Ma i difetti della riforma non autorizzano a dire che ci voleva ben altro: il mantra del «benaltrismo» è un noto vizio italico, che garantisce un eterno immobilismo.
Ho sentito dire che, all'indomani della vittoria del no, potrebbe essere approvata una riforma migliore nel giro di pochi mesi. Insomma un nuovo grande "patto della crostata" fra Grillo e Silvio, Fassina e Brunetta, Smuraglia e Gasparri, Danilo e D'Alema…
Ne uscirà una costituzione miracolosa, che concilierà il presidenzialismo della Meloni, il parlamentarismo dei nostalgici della prima repubblica e la democrazia diretta attraverso il software Rousseau e il server della Casaleggio Associati. Però tutti sappiamo che, se vincerà il no, passeranno molti anni prima che si riparli di riforme costituzionali.
Qualcuno a sinistra afferma che la riforma è uno «scempio» della Costituzione e che contiene le avvisaglie di una svolta autoritaria. Ma, agitando la minaccia della dittatura e usando paroloni spropositati, non si costruisce nulla: al contrario, si acuiscono rancori e si scavano fossati. Si ha l'impressione che la sinistra lavori per il disfacimento di sé stessa, nell'illusione che dalle macerie possa uscire la mitica alternativa.
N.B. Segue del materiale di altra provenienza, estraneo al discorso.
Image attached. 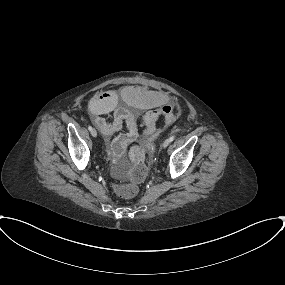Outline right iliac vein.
<instances>
[{"instance_id": "obj_1", "label": "right iliac vein", "mask_w": 285, "mask_h": 285, "mask_svg": "<svg viewBox=\"0 0 285 285\" xmlns=\"http://www.w3.org/2000/svg\"><path fill=\"white\" fill-rule=\"evenodd\" d=\"M91 135H92L93 137H96V136H97V131H96L95 129H92V130H91Z\"/></svg>"}]
</instances>
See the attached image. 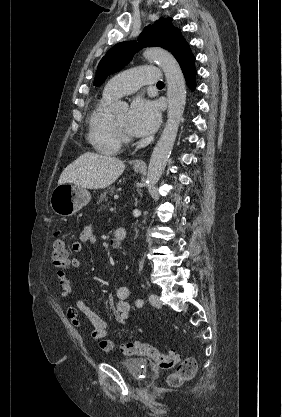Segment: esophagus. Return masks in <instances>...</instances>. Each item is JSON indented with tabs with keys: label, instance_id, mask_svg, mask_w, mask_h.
Instances as JSON below:
<instances>
[{
	"label": "esophagus",
	"instance_id": "obj_1",
	"mask_svg": "<svg viewBox=\"0 0 282 417\" xmlns=\"http://www.w3.org/2000/svg\"><path fill=\"white\" fill-rule=\"evenodd\" d=\"M135 167H146V163L144 162V160H138L135 163Z\"/></svg>",
	"mask_w": 282,
	"mask_h": 417
}]
</instances>
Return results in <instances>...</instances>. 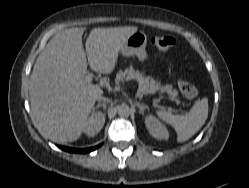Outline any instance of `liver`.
<instances>
[{
  "label": "liver",
  "mask_w": 249,
  "mask_h": 188,
  "mask_svg": "<svg viewBox=\"0 0 249 188\" xmlns=\"http://www.w3.org/2000/svg\"><path fill=\"white\" fill-rule=\"evenodd\" d=\"M137 27L94 28L82 44L85 28L56 34L38 56L29 82L31 110L38 129L56 143L76 141L84 132L100 85L86 82L87 60L96 72L109 74L118 54Z\"/></svg>",
  "instance_id": "obj_1"
}]
</instances>
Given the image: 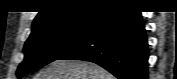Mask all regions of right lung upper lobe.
<instances>
[{
    "label": "right lung upper lobe",
    "instance_id": "right-lung-upper-lobe-1",
    "mask_svg": "<svg viewBox=\"0 0 177 79\" xmlns=\"http://www.w3.org/2000/svg\"><path fill=\"white\" fill-rule=\"evenodd\" d=\"M47 3L44 10L34 19L32 29L56 21L70 20L94 13L103 14L108 9L128 5L125 0H53Z\"/></svg>",
    "mask_w": 177,
    "mask_h": 79
}]
</instances>
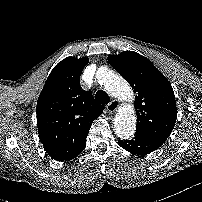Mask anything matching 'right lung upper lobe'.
Listing matches in <instances>:
<instances>
[{
	"mask_svg": "<svg viewBox=\"0 0 202 202\" xmlns=\"http://www.w3.org/2000/svg\"><path fill=\"white\" fill-rule=\"evenodd\" d=\"M88 58L67 57L50 73L38 98L36 114L40 140L57 161L71 160L82 148L94 119L104 107L79 86Z\"/></svg>",
	"mask_w": 202,
	"mask_h": 202,
	"instance_id": "cb5924a9",
	"label": "right lung upper lobe"
}]
</instances>
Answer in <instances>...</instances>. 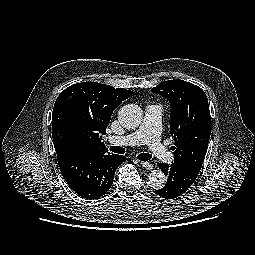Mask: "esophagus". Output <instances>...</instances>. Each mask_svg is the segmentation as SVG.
I'll return each instance as SVG.
<instances>
[{
    "mask_svg": "<svg viewBox=\"0 0 255 255\" xmlns=\"http://www.w3.org/2000/svg\"><path fill=\"white\" fill-rule=\"evenodd\" d=\"M140 164H141V166H142L143 168L148 169V170H150V169L153 168V164L150 163V162H145V161H143V162H141Z\"/></svg>",
    "mask_w": 255,
    "mask_h": 255,
    "instance_id": "esophagus-1",
    "label": "esophagus"
}]
</instances>
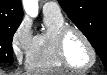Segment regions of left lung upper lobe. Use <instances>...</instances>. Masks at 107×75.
Returning <instances> with one entry per match:
<instances>
[{
	"instance_id": "obj_1",
	"label": "left lung upper lobe",
	"mask_w": 107,
	"mask_h": 75,
	"mask_svg": "<svg viewBox=\"0 0 107 75\" xmlns=\"http://www.w3.org/2000/svg\"><path fill=\"white\" fill-rule=\"evenodd\" d=\"M107 68V0H58Z\"/></svg>"
}]
</instances>
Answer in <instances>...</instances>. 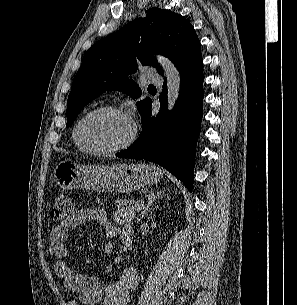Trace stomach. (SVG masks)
Returning <instances> with one entry per match:
<instances>
[{
  "label": "stomach",
  "instance_id": "0dacf381",
  "mask_svg": "<svg viewBox=\"0 0 297 305\" xmlns=\"http://www.w3.org/2000/svg\"><path fill=\"white\" fill-rule=\"evenodd\" d=\"M162 177L163 172L159 167L145 163L81 165L65 160L54 169V180L62 190L84 188L130 193L155 184Z\"/></svg>",
  "mask_w": 297,
  "mask_h": 305
}]
</instances>
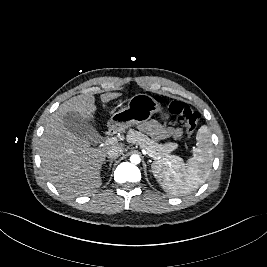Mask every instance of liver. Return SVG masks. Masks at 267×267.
Wrapping results in <instances>:
<instances>
[{
    "mask_svg": "<svg viewBox=\"0 0 267 267\" xmlns=\"http://www.w3.org/2000/svg\"><path fill=\"white\" fill-rule=\"evenodd\" d=\"M121 93H104L100 95L103 103L120 97ZM95 97L92 94L75 96L59 106L46 123L40 141V157L46 178L59 191L66 195H88L97 190L101 184V169L107 151L115 143L101 148L91 147V142L79 138L64 125V115L77 112L88 122H94ZM114 131L123 129L113 128Z\"/></svg>",
    "mask_w": 267,
    "mask_h": 267,
    "instance_id": "obj_1",
    "label": "liver"
}]
</instances>
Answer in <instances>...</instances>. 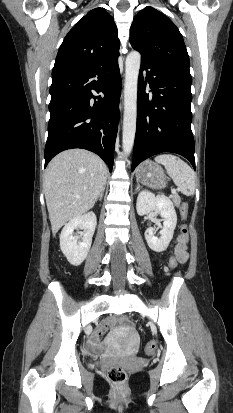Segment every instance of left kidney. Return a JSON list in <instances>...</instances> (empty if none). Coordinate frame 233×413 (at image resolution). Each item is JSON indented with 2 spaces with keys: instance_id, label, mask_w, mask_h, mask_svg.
I'll list each match as a JSON object with an SVG mask.
<instances>
[{
  "instance_id": "obj_1",
  "label": "left kidney",
  "mask_w": 233,
  "mask_h": 413,
  "mask_svg": "<svg viewBox=\"0 0 233 413\" xmlns=\"http://www.w3.org/2000/svg\"><path fill=\"white\" fill-rule=\"evenodd\" d=\"M136 210L140 216L155 211L162 217L163 226L160 238L155 236L154 228H148L145 231V239L153 251H165L173 238L177 224V214L171 200L163 195L155 196L145 190L140 192L137 197Z\"/></svg>"
}]
</instances>
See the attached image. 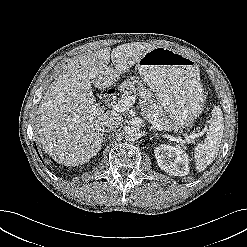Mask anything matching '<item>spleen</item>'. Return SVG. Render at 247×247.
<instances>
[{
  "mask_svg": "<svg viewBox=\"0 0 247 247\" xmlns=\"http://www.w3.org/2000/svg\"><path fill=\"white\" fill-rule=\"evenodd\" d=\"M223 130V113L220 108L215 107L212 111L207 140L195 147L194 156L197 171L201 172L205 170L214 161L221 146Z\"/></svg>",
  "mask_w": 247,
  "mask_h": 247,
  "instance_id": "obj_1",
  "label": "spleen"
}]
</instances>
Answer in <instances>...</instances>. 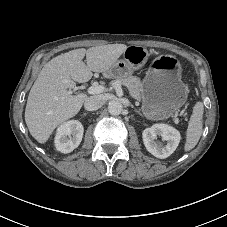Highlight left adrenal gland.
<instances>
[{
    "mask_svg": "<svg viewBox=\"0 0 227 227\" xmlns=\"http://www.w3.org/2000/svg\"><path fill=\"white\" fill-rule=\"evenodd\" d=\"M135 112H137L138 114H140L139 111H137V110H135Z\"/></svg>",
    "mask_w": 227,
    "mask_h": 227,
    "instance_id": "left-adrenal-gland-1",
    "label": "left adrenal gland"
}]
</instances>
Temo che dalle macerie possa uscire maggiore forza soltanto per Salvini e Grillo.
Pur con parole diverse, stanno tornano di moda le antiche accuse di "socialfascismo", che Gramsci definì «sciocchezze». Gli errori del passato (anche di un passato molto recente) non ci hanno insegnato nulla.
Dopo decenni di lamentele per il pingpong del bicameralismo perfetto, i rimpasti e le crisi di governo, il manuale Cencelli, i ricatti dei vari Mastella, ora alcuni scoprono che si trattava di un modello ideale. Eppure l'Italia repubblicana ha conosciuto esperienze drammatiche: dal governo Tambroni, al "Piano Solo" del generale De Lorenzo, dal golpe Borghese alla Loggia P2. Proprio Danilo mi raccontava che nelle federazioni del PCI erano stati designati segretamente gruppi dirigenti paralleli, che, in caso di golpe, erano pronti a entrare in clandestinità.
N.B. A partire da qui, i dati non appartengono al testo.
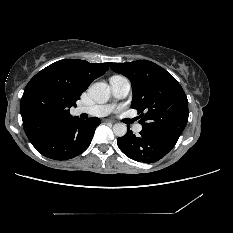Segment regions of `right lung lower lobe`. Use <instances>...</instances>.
Wrapping results in <instances>:
<instances>
[{"label": "right lung lower lobe", "mask_w": 233, "mask_h": 233, "mask_svg": "<svg viewBox=\"0 0 233 233\" xmlns=\"http://www.w3.org/2000/svg\"><path fill=\"white\" fill-rule=\"evenodd\" d=\"M99 124V118L81 120L76 117L32 145L45 157L55 160L71 159L88 148Z\"/></svg>", "instance_id": "98d812e1"}]
</instances>
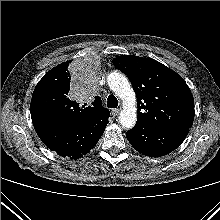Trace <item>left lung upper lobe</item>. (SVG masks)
Wrapping results in <instances>:
<instances>
[{"mask_svg": "<svg viewBox=\"0 0 220 220\" xmlns=\"http://www.w3.org/2000/svg\"><path fill=\"white\" fill-rule=\"evenodd\" d=\"M136 92L137 122L154 127H191L194 99L183 78L164 64L150 58L123 55L113 59Z\"/></svg>", "mask_w": 220, "mask_h": 220, "instance_id": "obj_1", "label": "left lung upper lobe"}]
</instances>
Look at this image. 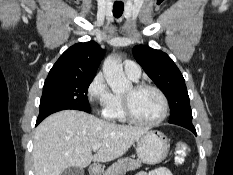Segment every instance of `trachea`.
Wrapping results in <instances>:
<instances>
[{"label":"trachea","instance_id":"1","mask_svg":"<svg viewBox=\"0 0 233 175\" xmlns=\"http://www.w3.org/2000/svg\"><path fill=\"white\" fill-rule=\"evenodd\" d=\"M124 10V4L123 3H115L113 6V15L114 17L118 18L122 15Z\"/></svg>","mask_w":233,"mask_h":175}]
</instances>
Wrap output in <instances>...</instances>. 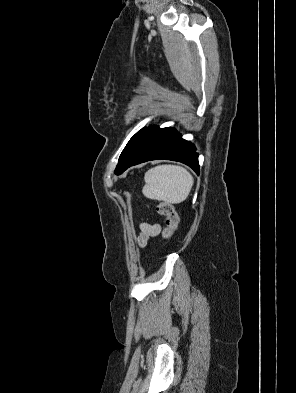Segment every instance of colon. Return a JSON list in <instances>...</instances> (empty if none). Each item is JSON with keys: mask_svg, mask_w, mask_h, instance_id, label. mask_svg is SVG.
Here are the masks:
<instances>
[{"mask_svg": "<svg viewBox=\"0 0 296 393\" xmlns=\"http://www.w3.org/2000/svg\"><path fill=\"white\" fill-rule=\"evenodd\" d=\"M156 210L158 214L165 217V229L163 232V237L165 239H170L178 227L179 218L174 206L168 202H160Z\"/></svg>", "mask_w": 296, "mask_h": 393, "instance_id": "obj_1", "label": "colon"}]
</instances>
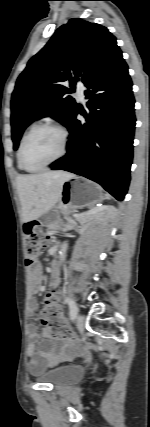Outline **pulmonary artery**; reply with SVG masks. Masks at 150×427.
I'll use <instances>...</instances> for the list:
<instances>
[{"instance_id": "pulmonary-artery-1", "label": "pulmonary artery", "mask_w": 150, "mask_h": 427, "mask_svg": "<svg viewBox=\"0 0 150 427\" xmlns=\"http://www.w3.org/2000/svg\"><path fill=\"white\" fill-rule=\"evenodd\" d=\"M76 87H77L76 95H77V97H78V99H79L80 101H83V99H84L85 87H84V85H83L81 82H77Z\"/></svg>"}]
</instances>
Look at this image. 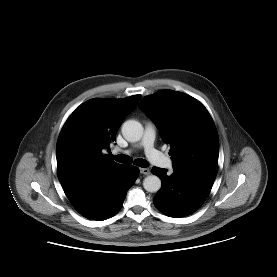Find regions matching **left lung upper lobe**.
Returning <instances> with one entry per match:
<instances>
[{"mask_svg":"<svg viewBox=\"0 0 277 277\" xmlns=\"http://www.w3.org/2000/svg\"><path fill=\"white\" fill-rule=\"evenodd\" d=\"M139 107L171 145L175 172L217 175L218 133L202 103L182 92L162 90L144 97Z\"/></svg>","mask_w":277,"mask_h":277,"instance_id":"1","label":"left lung upper lobe"}]
</instances>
E l'Italia ha conosciuto anche esperienze tragicomiche, come quando, nel 2011, prima la Camera dei Deputati e poi il Senato della Repubblica − nel più scrupoloso rispetto delle norme della Costituzione e dei Regolamenti Parlamentari − votarono mozioni in cui si affermava che il Cavaliere (l'implacabile «fruitore finale») era davvero convinto che l'egiziano Mubarak fosse lo zio della marocchina Ruby Rubacuori, fanciulla ancora minorenne all'epoca della fruizione.
Non mi sembra che in quelle occasioni gli strumenti per proteggere la Repubblica siano venuti dal bicameralismo paritario, col suo sapiente equilibrio giuridico di pesi e contrappesi. Lo Statuto albertino, che era una costituzione liberale, non impedì l'approvazione delle cosiddette "leggi fascistissime".
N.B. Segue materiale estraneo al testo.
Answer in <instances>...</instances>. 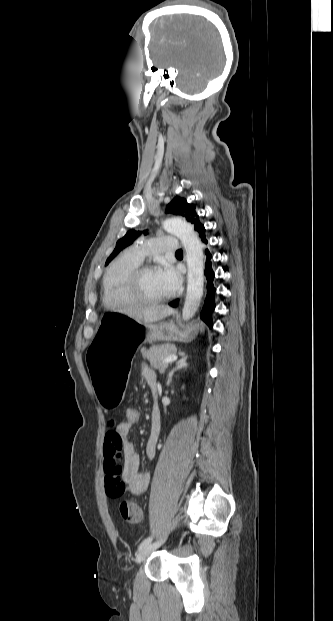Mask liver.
I'll list each match as a JSON object with an SVG mask.
<instances>
[{
    "label": "liver",
    "mask_w": 333,
    "mask_h": 621,
    "mask_svg": "<svg viewBox=\"0 0 333 621\" xmlns=\"http://www.w3.org/2000/svg\"><path fill=\"white\" fill-rule=\"evenodd\" d=\"M174 310L168 306L158 305L141 310H127L125 314L137 322L153 323L171 315Z\"/></svg>",
    "instance_id": "6515ba94"
}]
</instances>
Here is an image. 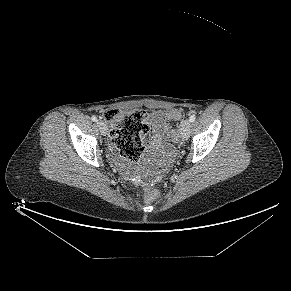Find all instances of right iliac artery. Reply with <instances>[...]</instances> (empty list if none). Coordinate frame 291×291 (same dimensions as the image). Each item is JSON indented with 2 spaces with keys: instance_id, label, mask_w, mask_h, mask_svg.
Masks as SVG:
<instances>
[{
  "instance_id": "right-iliac-artery-1",
  "label": "right iliac artery",
  "mask_w": 291,
  "mask_h": 291,
  "mask_svg": "<svg viewBox=\"0 0 291 291\" xmlns=\"http://www.w3.org/2000/svg\"><path fill=\"white\" fill-rule=\"evenodd\" d=\"M91 120H92L93 122H97V117H96V116H92V117H91Z\"/></svg>"
}]
</instances>
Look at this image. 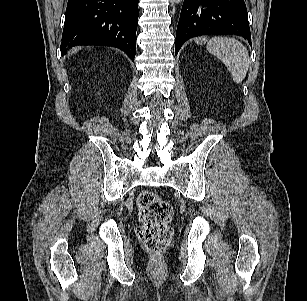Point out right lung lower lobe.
Returning <instances> with one entry per match:
<instances>
[{"label": "right lung lower lobe", "instance_id": "1", "mask_svg": "<svg viewBox=\"0 0 307 301\" xmlns=\"http://www.w3.org/2000/svg\"><path fill=\"white\" fill-rule=\"evenodd\" d=\"M139 0H68L61 54L76 45L124 50L134 61Z\"/></svg>", "mask_w": 307, "mask_h": 301}]
</instances>
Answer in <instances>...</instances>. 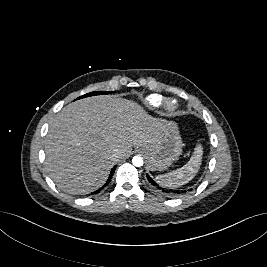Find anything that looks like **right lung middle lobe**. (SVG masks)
Wrapping results in <instances>:
<instances>
[{"label": "right lung middle lobe", "mask_w": 267, "mask_h": 267, "mask_svg": "<svg viewBox=\"0 0 267 267\" xmlns=\"http://www.w3.org/2000/svg\"><path fill=\"white\" fill-rule=\"evenodd\" d=\"M111 92L109 91H95V92H91V93H87L77 99H81V98H85V97H89V96H93V95H103V94H109Z\"/></svg>", "instance_id": "dd1d6c3e"}]
</instances>
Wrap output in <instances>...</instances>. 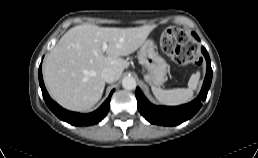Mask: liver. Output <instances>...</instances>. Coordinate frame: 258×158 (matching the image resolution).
Here are the masks:
<instances>
[{"instance_id":"6515ba94","label":"liver","mask_w":258,"mask_h":158,"mask_svg":"<svg viewBox=\"0 0 258 158\" xmlns=\"http://www.w3.org/2000/svg\"><path fill=\"white\" fill-rule=\"evenodd\" d=\"M154 26L109 28L83 24L69 29L48 54L43 69L51 97L62 107L85 111L102 97L104 68H111L117 79L128 62L121 58L135 52L146 41ZM107 44L106 55L102 50Z\"/></svg>"}]
</instances>
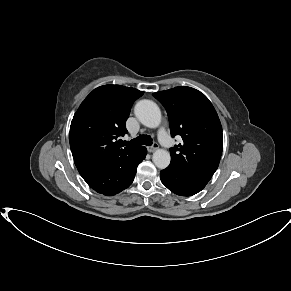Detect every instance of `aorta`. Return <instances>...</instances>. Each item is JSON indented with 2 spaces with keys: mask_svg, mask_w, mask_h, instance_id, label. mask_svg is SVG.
I'll return each mask as SVG.
<instances>
[{
  "mask_svg": "<svg viewBox=\"0 0 291 291\" xmlns=\"http://www.w3.org/2000/svg\"><path fill=\"white\" fill-rule=\"evenodd\" d=\"M136 118L146 127L156 128L161 123V111L151 100H140L134 108ZM153 163L159 169H165L170 164V153L164 149H157L152 156Z\"/></svg>",
  "mask_w": 291,
  "mask_h": 291,
  "instance_id": "762f6f07",
  "label": "aorta"
}]
</instances>
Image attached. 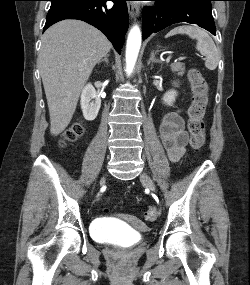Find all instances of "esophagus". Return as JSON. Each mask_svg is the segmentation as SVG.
I'll return each mask as SVG.
<instances>
[{
  "instance_id": "1",
  "label": "esophagus",
  "mask_w": 250,
  "mask_h": 285,
  "mask_svg": "<svg viewBox=\"0 0 250 285\" xmlns=\"http://www.w3.org/2000/svg\"><path fill=\"white\" fill-rule=\"evenodd\" d=\"M128 13L131 19H134L139 16V8L138 6L130 3L128 4Z\"/></svg>"
}]
</instances>
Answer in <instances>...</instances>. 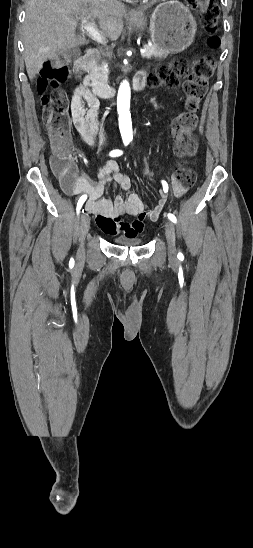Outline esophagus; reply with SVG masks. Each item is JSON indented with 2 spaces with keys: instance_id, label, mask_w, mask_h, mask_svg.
Here are the masks:
<instances>
[{
  "instance_id": "obj_1",
  "label": "esophagus",
  "mask_w": 253,
  "mask_h": 548,
  "mask_svg": "<svg viewBox=\"0 0 253 548\" xmlns=\"http://www.w3.org/2000/svg\"><path fill=\"white\" fill-rule=\"evenodd\" d=\"M131 15H132V16H136V15H137V12H136L135 10H132V11H131Z\"/></svg>"
}]
</instances>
Danilo sa meglio di me che la tutela della democrazia è garantita non dagli articoli della parte seconda della Costituzione, ma dalla presenza reale di partiti, sindacati, movimenti popolari, giornali, associazioni, lavoratori, studenti − insomma, uomini e donne in carne e ossa − che non sono disposti a subire avventure autoritarie.
La riforma che ora è sottoposta al voto popolare renderà un po' più efficienti le nostre istituzioni. Tutto qui: e non è poco.
È legittimo essere d'accordo oppure no. Ma è assurdo che si rivolgano appelli accorati a chi abbia a cuore la libertà e la democrazia, come se agli altri non importasse nulla della democrazia.
È offensivo che il no sia presentato come un dovere civico e, addirittura, come un dovere morale.
Un dovere morale la difesa del bicameralismo perfetto? Suvvia: confondere il bicameralismo con l'etica è un'assurdità.
Per favore, compagni, non esagerate: non potete imitare la propaganda democristiana del 1948, quando nelle chiese le statue piangevano e muovevano gli occhi.
Domenica 4 dicembre io voterò sì, in pace con la mia coscienza: non mi sentirò un malvagio.
E rispetterò quelli che voteranno no, perché preferiscono il bicameralismo paritario e il metodo proporzionale D'Hondt della prima repubblica.
Compagni, invitate la gente a usare la ragione. Siate laici.